Heredero del diablo

Crítica de Javier Porta Fouz - La Nación

De lo cotidiano a lo siniestro

Si uno vio el tráiler, El heredero del diablo corre con notoria desventaja. El material promocional es cachivachero, con intención de ser trepidante, pero resulta adocenado y artero y puede generar muy pocas ganas de ver una -otra- película sobre alguna posesión o situación demoníaca relacionada con un niño por nacer. En ese tráiler todo parece ya visto decenas de veces y de esa misma manera. Quienes no queremos ver lo que promete el tráiler no estamos bien predispuestos a la hora de ver esta película. Por su parte, quienes se acerquen a El heredero del diablo buscando la milhojas de horrores formales que prometen los avances encontrarán una cosa distinta. Por suerte, algo mucho mejor.
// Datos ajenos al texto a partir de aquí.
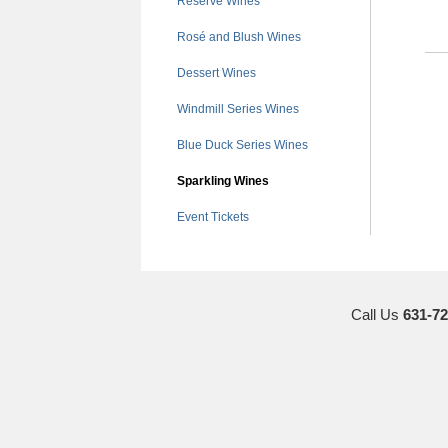
Reserve Wines
Rosé and Blush Wines
Dessert Wines
Windmill Series Wines
Blue Duck Series Wines
Sparkling Wines
Event Tickets
Call Us
631-72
Mejor no significa necesariamente original: esto es una mezcla de El bebé de Rosemary con la aparentemente interminable moda narrativa de imágenes de cámaras diegéticas; es decir, de las que pertenecen a la ficción, ya sea que las lleve algún personaje o sean cámaras de vigilancia. Una pareja -joven, linda- se casa y se va de vacaciones a la República Dominicana. El muchachito registra en video muchas partes de su vida (costumbre que heredó de su padre y que puede ser mucho más molesta que la toma ocasional de fotos). En la última noche en Costa Rica algo pasa. La película, desde el título, desde el principio -el muchacho ensangrentado y esposado contando su historia-, no esconde, no oculta información para revelarla más tarde: sabemos lo que está pasando: ese embarazo no es normal.

El heredero del diablo no solamente no abusa de sustos injertados, sino que es de una sobriedad inusual. Sí, hay sangre, hay amenazas, hay maldad, pero en función de la progresión dramática y de la construcción de un universo creíble, sólido, limitado en alcance por justa necesidad de concentración. Más de dos tercios de la película transcurren durante el embarazo, y se aprovecha la idea de la madre "preparando el nido" o "cuidando el bebé en gestación" para pequeños grandes momentos de violencia, como por ejemplo el del estacionamiento. Los directores Matt Bettinelli-Olpin y Tyler Gillett, parte del colectivo Radio Silence que firmaba "10/31/98", el último corto de la primera Las crónicas del miedo (estrenada hace un año en los cines locales), mejoran notablemente desde esa propuesta al eliminar la arbitrariedad y dedicarse a contar otra vez una historia que el cine -es cierto y como tantas otras- ya contó. Pero el qué (se cuenta) es siempre el cómo (se lo cuenta), y los directores aciertan casi siempre (el momento de los chicos en el bosque es espectacular, pero endeble, por punto de vista y por pertinencia de la cámara) en el uso de las cámaras diegéticas. Así, logran establecer con solvencia un ambiente cercano y cotidiano para llevarlo hacia lo siniestro. Y lo hacen con una eficiente modestia que les evita cualquier tentación grandilocuente y les permite lograr secuencias como la de la iglesia, que asustan de día y sin necesidad de chantaje ni manipulación, elementos sí presentes en ese tráiler que nos podría haber mantenido alejados de esta pequeña sorpresa del terror 2014 que, además, no estira su resolución y pone una canción de la recomendable banda The Gaslight Anthem para los créditos finales.